Saved entries:
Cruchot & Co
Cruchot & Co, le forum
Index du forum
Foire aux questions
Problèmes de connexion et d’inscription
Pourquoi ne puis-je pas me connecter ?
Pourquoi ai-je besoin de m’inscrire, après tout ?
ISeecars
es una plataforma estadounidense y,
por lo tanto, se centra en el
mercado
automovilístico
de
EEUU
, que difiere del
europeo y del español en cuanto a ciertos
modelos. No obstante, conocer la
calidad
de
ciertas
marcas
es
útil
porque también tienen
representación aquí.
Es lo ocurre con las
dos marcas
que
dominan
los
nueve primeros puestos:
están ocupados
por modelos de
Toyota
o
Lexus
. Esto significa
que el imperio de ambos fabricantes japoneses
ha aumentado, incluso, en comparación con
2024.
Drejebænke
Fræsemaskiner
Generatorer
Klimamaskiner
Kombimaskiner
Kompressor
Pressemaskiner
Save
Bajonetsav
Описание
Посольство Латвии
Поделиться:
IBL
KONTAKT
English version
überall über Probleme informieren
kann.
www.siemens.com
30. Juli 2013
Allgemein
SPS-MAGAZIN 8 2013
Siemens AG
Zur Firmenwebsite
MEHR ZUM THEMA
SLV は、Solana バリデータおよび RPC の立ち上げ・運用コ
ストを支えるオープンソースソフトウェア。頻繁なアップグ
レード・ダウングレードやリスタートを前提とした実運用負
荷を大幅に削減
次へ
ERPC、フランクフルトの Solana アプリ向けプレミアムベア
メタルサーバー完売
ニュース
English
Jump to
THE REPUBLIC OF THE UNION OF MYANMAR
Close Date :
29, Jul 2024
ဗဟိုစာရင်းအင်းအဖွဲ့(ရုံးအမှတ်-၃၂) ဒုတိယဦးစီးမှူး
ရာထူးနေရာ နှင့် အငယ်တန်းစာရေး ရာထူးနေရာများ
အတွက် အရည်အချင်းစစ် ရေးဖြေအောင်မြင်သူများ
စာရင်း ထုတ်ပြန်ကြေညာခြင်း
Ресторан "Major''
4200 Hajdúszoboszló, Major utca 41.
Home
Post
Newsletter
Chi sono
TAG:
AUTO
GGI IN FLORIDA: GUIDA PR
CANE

> TASK DIRECTIONS
Where in the entries above does the word "modelos" appear? Copy each line that has it.

> EXERCISE SOLUTION
modelos. No obstante, conocer la
por modelos de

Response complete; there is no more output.